Does he have a timetable for finding a new employer?
"My main focus right now is spending time with the kids and the family."
Then I asked him a question he couldn't dodge because the wide smile that broke out over his face gave him away.
On the red carpet Sunday night for a Jason Taylor Foundation event at the Hard Rock Hotel & Casino, I asked if he'd seen the comments from Patriots owner Robert Kraft, who dropped a big hint they were ready to sign Taylor.
"I did hear that. I can't lie," Taylor replied, unsuccessfully trying to conceal laughter. "I have not talked to Robert Kraft. We'll leave it at that. Those things will sort themselves out, and hopefully in the near future so I can get back to work.
"But it's great to be wanted. It's great to be wanted, sure, especially an organization like them, or the Dolphins. Anybody, really, that said they wanted me, it'd be great. And to go to a situation where you can be productive, and used the right way. That would be good for both parties, and what I'm looking forward to."
Dolphins running back Ronnie Brown is hopeful Taylor can return to the Dolphins, but that might be difficult. Taylor and Dolphins football operations boss Bill Parcells experienced philosophical differences that might be unfixable.
The Patriots, however, might be the perfect fit.
"Those guys try to get everybody," Brown said of the Patriots. "To have another guy like that to play against, that would be tough."
Said Dolphins legend Dan Marino: "Jason Taylor is an incredible player. He's been an incredible player, and he's my friend. I want to see him play football, so wherever it is, whether it's with the Patriots or the Dolphins or the Jets, I hope for the best for Jason."

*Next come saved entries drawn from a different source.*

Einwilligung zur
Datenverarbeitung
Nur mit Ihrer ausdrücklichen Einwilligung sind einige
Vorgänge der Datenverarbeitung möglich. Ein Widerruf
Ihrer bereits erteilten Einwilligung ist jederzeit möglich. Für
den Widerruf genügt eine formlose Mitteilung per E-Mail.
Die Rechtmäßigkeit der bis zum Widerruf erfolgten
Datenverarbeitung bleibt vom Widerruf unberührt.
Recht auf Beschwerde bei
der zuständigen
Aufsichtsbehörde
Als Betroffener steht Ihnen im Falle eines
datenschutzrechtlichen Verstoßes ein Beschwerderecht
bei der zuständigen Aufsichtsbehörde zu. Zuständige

Patriots receiver Wes Welker is lobbying for Taylor to come aboard. Welker played three seasons with Taylor in Miami and was at the Hard Rock to support his friend's charity.
"I'm kind of nudging him a little bit, but at the same time he's got to do what's best for him and his family," Welker said.
The Patriots need help at outside linebacker. They packaged popular veteran Mike Vrabel in the trade that sent quarterback Matt Cassel to the Kansas City Chiefs. The top candidate on the Patriots' roster to replace Vrabel is Pierre Woods.
Reports have linked the Patriots to Carolina Panthers defensive end Julius Peppers, who wants to play 3-4 outside linebacker, but many football insiders doubt the Patriots can pull off that trade.
Taylor, however, is a free agent and can be signed at any time. Taylor turns 35 in September, but Patriots head coach Bill Belichick is fond of veteran players and has had success squeezing a season or two of production out of them.
"I know Coach Belichick likes the veteran, smart guys that have been around the league for a while and know how everything works and how to be a pro," Welker said. "For us, it's all about becoming a better team and whatever we can do to improve our team, that's what we're going to do."
The Washington Redskins released Taylor on March 2 after one disappointing season. Taylor battled a freak calf injury that required emergency surgery and finished with 37 tackles and 3.5 sacks. The Redskins would have owed him about $8.5 million in 2009.
"The biggest thing is it's not about the money because I walked away from the money in D.C.," Taylor said. "It has to be a situation where it works for everybody.
"What happened in D.C. wasn't fair for myself. It wasn't fair for the organization. You go up and play a position you've never played on a consistent ba
sis and you try to force it, and it didn't work.
"That's what I tried to emphasize to [Redskins owner] Dan Snyder and everybody. I wanted to be fair for them and not just take the money to take the money. ... You want to be productive, and be with the right team, and help the situation. We'll work it out and see where it is. You still get paid, but it's not all about money."